| DATA TO USE |
————

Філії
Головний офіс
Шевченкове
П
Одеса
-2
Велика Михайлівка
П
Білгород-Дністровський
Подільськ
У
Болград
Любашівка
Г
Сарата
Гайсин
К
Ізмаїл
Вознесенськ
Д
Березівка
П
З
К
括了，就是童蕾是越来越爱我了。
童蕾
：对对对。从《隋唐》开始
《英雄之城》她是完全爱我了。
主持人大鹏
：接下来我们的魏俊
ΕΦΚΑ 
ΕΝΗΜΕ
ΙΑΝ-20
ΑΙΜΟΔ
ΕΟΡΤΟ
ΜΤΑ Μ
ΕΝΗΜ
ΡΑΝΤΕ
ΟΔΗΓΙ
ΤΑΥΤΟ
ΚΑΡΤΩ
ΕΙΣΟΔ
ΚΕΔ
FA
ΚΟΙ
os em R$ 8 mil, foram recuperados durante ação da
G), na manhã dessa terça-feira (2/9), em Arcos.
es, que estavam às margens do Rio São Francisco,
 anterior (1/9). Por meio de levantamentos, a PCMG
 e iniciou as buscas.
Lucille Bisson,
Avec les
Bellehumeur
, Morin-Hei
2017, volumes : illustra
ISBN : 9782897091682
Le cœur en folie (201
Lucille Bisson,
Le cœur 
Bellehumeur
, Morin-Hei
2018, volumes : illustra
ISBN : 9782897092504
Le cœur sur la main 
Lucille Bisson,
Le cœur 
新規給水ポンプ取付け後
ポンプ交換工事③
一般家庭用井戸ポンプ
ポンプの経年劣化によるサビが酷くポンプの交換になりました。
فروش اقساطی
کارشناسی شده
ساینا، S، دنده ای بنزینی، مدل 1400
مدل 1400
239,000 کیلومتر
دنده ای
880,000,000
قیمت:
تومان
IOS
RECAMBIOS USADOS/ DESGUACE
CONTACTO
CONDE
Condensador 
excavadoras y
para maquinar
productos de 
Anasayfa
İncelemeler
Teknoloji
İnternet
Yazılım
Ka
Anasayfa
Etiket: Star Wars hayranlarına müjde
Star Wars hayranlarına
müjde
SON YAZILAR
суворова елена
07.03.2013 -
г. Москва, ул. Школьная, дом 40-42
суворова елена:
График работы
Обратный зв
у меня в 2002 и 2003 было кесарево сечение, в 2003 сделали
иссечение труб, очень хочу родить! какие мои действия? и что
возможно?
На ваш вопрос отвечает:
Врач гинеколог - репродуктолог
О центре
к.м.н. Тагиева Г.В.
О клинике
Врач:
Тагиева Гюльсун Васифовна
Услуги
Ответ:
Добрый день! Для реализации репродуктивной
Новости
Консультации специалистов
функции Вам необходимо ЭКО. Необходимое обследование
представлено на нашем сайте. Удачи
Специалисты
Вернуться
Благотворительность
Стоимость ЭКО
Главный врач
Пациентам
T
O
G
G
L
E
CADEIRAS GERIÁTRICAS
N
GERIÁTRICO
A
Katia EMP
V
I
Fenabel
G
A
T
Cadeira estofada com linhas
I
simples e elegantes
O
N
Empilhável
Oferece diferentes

————

All of the data above should be reproduced exactly, with nothing missing.

| EXERCISE RESULT |
Філії
Головний офіс
Шевченкове
П
Одеса
-2
Велика Михайлівка
П
Білгород-Дністровський
Подільськ
У
Болград
Любашівка
Г
Сарата
Гайсин
К
Ізмаїл
Вознесенськ
Д
Березівка
П
З
К
括了，就是童蕾是越来越爱我了。
童蕾
：对对对。从《隋唐》开始
《英雄之城》她是完全爱我了。
主持人大鹏
：接下来我们的魏俊
ΕΦΚΑ 
ΕΝΗΜΕ
ΙΑΝ-20
ΑΙΜΟΔ
ΕΟΡΤΟ
ΜΤΑ Μ
ΕΝΗΜ
ΡΑΝΤΕ
ΟΔΗΓΙ
ΤΑΥΤΟ
ΚΑΡΤΩ
ΕΙΣΟΔ
ΚΕΔ
FA
ΚΟΙ
os em R$ 8 mil, foram recuperados durante ação da
G), na manhã dessa terça-feira (2/9), em Arcos.
es, que estavam às margens do Rio São Francisco,
 anterior (1/9). Por meio de levantamentos, a PCMG
 e iniciou as buscas.
Lucille Bisson,
Avec les
Bellehumeur
, Morin-Hei
2017, volumes : illustra
ISBN : 9782897091682
Le cœur en folie (201
Lucille Bisson,
Le cœur 
Bellehumeur
, Morin-Hei
2018, volumes : illustra
ISBN : 9782897092504
Le cœur sur la main 
Lucille Bisson,
Le cœur 
新規給水ポンプ取付け後
ポンプ交換工事③
一般家庭用井戸ポンプ
ポンプの経年劣化によるサビが酷くポンプの交換になりました。
فروش اقساطی
کارشناسی شده
ساینا، S، دنده ای بنزینی، مدل 1400
مدل 1400
239,000 کیلومتر
دنده ای
880,000,000
قیمت:
تومان
IOS
RECAMBIOS USADOS/ DESGUACE
CONTACTO
CONDE
Condensador 
excavadoras y
para maquinar
productos de 
Anasayfa
İncelemeler
Teknoloji
İnternet
Yazılım
Ka
Anasayfa
Etiket: Star Wars hayranlarına müjde
Star Wars hayranlarına
müjde
SON YAZILAR
суворова елена
07.03.2013 -
г. Москва, ул. Школьная, дом 40-42
суворова елена:
График работы
Обратный зв
у меня в 2002 и 2003 было кесарево сечение, в 2003 сделали
иссечение труб, очень хочу родить! какие мои действия? и что
возможно?
На ваш вопрос отвечает:
Врач гинеколог - репродуктолог
О центре
к.м.н. Тагиева Г.В.
О клинике
Врач:
Тагиева Гюльсун Васифовна
Услуги
Ответ:
Добрый день! Для реализации репродуктивной
Новости
Консультации специалистов
функции Вам необходимо ЭКО. Необходимое обследование
представлено на нашем сайте. Удачи
Специалисты
Вернуться
Благотворительность
Стоимость ЭКО
Главный врач
Пациентам
T
O
G
G
L
E
CADEIRAS GERIÁTRICAS
N
GERIÁTRICO
A
Katia EMP
V
I
Fenabel
G
A
T
Cadeira estofada com linhas
I
simples e elegantes
O
N
Empilhável
Oferece diferentes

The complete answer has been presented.